EXERCISE GOAL —
Check every line of the entries below for the word "button", and copy the ones that have it.

═══ RECORDS SHOWN ═══

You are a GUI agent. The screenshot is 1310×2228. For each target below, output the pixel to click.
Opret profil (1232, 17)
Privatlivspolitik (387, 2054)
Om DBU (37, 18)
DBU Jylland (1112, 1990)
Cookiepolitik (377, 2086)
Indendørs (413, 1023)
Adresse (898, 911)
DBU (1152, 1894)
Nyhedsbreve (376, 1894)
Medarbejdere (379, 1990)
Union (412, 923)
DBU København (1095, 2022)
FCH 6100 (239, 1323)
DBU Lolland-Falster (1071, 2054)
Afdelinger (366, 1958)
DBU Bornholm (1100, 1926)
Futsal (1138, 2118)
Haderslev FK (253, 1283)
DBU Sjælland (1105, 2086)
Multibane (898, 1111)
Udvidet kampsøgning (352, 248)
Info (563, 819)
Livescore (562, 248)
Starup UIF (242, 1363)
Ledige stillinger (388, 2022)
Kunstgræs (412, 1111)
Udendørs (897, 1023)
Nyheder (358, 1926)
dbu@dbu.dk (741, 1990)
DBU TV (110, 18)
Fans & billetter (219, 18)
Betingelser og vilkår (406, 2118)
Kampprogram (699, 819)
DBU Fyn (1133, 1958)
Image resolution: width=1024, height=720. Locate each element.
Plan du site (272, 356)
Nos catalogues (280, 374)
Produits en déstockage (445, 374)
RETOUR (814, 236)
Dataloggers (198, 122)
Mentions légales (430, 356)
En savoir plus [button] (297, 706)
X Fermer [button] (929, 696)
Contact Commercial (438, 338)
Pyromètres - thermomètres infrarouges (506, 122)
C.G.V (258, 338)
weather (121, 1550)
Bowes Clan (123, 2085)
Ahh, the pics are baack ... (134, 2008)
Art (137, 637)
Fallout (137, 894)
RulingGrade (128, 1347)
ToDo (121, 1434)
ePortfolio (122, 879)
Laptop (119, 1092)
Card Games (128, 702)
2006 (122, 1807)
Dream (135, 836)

═══

SOLUTION TO THIS PROBLEM —
En savoir plus [button] (297, 706)
X Fermer [button] (929, 696)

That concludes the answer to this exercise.